Yvonne Studley, or Vuv as she prefers to be called, moved into Bill's Place five months ago. She's a funny lady but her story is anything but.
Six years ago, she slammed into a moose on a northern B.C. highway. When she came to a month later in a Vancouver hospital, she'd lost most of her sight, some of her hearing, and had no sense of smell or taste.
"To be told I could never work again, that was just a crushing blow, devastating for me" she said.
Devastating too were the years following her release from hospital: living alone, unable to cook or shower herself, with family members blaming her for invisible injuries they didn't understand.
All that changed when she moved to Bill's Place.
"Vuv is back because I'm getting my sense of humour back," she said.
Sarah, her caregiver, escorted her onto the local outdoor street hockey rink, where she dropped the puck for their monthly Hockey Day in Canada scrimmage. Vuv's routine is now a mix of social gatherings, some dog therapy — staff discovered her love of dogs — and helping the others cook meals.

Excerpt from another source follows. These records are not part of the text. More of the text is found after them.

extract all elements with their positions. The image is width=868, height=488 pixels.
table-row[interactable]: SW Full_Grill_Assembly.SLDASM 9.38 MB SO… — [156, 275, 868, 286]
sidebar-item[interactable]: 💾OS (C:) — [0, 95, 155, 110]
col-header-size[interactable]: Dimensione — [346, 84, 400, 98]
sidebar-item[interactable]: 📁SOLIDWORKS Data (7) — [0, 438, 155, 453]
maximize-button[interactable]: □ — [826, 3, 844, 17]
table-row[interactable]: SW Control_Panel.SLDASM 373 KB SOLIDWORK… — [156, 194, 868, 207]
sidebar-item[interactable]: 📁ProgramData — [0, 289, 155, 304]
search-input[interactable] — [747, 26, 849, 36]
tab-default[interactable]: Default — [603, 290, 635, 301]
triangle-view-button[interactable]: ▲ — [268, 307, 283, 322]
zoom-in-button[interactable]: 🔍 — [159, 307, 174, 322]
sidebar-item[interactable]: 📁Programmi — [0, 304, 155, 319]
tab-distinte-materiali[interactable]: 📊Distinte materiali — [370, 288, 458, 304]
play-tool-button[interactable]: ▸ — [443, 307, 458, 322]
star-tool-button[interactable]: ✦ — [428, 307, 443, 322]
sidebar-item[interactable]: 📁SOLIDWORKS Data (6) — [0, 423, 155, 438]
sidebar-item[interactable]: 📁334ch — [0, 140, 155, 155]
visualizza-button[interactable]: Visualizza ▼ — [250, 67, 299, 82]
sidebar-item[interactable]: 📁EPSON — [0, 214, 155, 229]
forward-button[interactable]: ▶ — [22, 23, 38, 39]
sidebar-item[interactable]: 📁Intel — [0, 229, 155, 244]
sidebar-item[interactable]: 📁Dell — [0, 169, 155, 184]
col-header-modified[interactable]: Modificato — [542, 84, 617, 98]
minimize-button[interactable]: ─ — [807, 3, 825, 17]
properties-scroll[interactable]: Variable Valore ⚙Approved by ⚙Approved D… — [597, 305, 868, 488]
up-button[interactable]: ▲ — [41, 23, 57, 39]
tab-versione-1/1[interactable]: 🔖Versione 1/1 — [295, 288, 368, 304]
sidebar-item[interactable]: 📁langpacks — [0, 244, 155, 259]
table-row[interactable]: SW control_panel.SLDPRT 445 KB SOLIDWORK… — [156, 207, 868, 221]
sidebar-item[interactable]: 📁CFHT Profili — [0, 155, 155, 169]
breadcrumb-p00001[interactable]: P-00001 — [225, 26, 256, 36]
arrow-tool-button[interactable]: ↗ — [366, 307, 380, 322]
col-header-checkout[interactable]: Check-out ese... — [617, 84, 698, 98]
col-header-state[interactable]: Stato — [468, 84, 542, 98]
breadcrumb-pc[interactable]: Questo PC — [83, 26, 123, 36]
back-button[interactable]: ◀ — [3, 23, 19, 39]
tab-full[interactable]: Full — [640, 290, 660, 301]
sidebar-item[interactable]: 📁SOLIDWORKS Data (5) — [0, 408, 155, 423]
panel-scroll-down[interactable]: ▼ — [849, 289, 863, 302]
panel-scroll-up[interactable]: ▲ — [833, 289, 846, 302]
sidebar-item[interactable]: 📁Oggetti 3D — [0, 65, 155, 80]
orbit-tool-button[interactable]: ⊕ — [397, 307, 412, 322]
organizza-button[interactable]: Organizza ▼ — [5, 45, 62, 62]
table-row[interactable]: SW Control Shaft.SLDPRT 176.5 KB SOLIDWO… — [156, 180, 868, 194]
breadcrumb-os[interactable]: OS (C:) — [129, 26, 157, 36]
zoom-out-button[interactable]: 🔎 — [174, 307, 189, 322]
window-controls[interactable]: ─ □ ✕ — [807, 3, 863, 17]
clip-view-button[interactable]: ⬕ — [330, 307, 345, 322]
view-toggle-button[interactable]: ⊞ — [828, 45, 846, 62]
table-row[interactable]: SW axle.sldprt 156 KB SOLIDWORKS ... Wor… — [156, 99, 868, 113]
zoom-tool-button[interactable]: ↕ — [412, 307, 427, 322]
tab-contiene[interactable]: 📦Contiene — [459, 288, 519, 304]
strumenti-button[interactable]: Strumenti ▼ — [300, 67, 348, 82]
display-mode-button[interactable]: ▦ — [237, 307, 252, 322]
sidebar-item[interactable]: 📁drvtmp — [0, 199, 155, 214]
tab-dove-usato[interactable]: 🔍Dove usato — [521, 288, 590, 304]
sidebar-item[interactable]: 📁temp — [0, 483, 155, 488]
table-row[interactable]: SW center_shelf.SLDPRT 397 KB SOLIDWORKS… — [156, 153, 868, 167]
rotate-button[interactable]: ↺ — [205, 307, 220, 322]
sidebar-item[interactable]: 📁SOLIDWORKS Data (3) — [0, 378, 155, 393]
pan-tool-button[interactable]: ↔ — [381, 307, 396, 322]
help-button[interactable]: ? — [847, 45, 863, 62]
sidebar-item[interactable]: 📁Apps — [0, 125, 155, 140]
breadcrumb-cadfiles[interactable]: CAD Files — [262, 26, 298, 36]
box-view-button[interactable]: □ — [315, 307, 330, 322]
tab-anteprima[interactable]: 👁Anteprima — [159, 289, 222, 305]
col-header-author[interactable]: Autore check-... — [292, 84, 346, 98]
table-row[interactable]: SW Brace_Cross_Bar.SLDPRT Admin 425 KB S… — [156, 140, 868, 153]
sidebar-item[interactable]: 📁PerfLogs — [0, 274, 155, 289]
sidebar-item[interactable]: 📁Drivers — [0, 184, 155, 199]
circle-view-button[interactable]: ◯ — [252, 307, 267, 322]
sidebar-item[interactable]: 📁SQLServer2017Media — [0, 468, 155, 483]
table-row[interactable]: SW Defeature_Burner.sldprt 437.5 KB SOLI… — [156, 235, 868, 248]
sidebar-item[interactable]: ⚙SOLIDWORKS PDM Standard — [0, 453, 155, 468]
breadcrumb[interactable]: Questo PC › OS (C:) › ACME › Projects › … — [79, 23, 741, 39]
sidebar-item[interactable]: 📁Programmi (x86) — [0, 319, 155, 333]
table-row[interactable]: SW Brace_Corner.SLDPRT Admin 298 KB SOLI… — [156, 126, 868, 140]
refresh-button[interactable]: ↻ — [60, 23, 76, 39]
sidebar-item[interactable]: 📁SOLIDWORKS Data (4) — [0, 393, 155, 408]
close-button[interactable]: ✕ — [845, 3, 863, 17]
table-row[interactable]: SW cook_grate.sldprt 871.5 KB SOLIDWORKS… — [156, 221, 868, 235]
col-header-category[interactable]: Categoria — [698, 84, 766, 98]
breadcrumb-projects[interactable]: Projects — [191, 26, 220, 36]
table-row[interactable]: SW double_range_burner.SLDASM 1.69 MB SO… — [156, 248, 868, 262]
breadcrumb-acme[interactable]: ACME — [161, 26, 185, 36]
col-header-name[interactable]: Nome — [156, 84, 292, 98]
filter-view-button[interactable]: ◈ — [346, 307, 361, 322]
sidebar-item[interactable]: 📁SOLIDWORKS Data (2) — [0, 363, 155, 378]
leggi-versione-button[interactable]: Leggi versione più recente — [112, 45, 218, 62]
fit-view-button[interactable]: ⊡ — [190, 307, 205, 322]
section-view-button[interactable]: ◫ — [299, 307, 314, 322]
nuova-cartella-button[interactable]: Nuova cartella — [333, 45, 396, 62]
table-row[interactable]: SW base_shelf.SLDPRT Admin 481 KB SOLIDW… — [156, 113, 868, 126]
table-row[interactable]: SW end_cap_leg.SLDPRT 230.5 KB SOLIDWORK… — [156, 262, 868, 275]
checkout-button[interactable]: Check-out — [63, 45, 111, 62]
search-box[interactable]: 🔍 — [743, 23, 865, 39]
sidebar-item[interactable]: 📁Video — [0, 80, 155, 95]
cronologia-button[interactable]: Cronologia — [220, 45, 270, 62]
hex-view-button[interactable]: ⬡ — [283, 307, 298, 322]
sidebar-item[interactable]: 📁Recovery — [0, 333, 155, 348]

"It's a life. A journey I'm going to enjoy. I'm going to enjoy it. And I know there are limitations."
If Vuv seems really delighted it's because this week she managed to taste her food for the first time since her crash.
Each of Bill's residents has a similar story of tragedy and struggle to find a meaningful life.
It's been twenty years since Bill's brother Kevin suddenly awoke from his coma, looked over at Bill and grabbed for a banana Bill was eating.
'Happy with who they are'
"If gaining independence and getting back into their life is where they want to go, we'll figure that out and we'll assess and we'll support people gradually gaining those skills," Bill said. "A lot of other people, they're where they are now and so maybe it's enriching their life. Maybe it's having new life experiences. I always say, these people have a brain injury, not a spirit injury."
The highlight of the afternoon hockey game sees Bill pass the ball to Kevin who snaps a shot past a caregiver nurse who's playing goal. She smiled and watched as Bill high-fived Kevin. The fact that Kevin is walking again, living independently, and back behind the drums is the real victory.
So, too, is the fact Kevin's recovery inspired a model of care for others.
"Ultimately," Bill says, "it's not based on getting our guys through the program, it's getting them to be happy with who they are."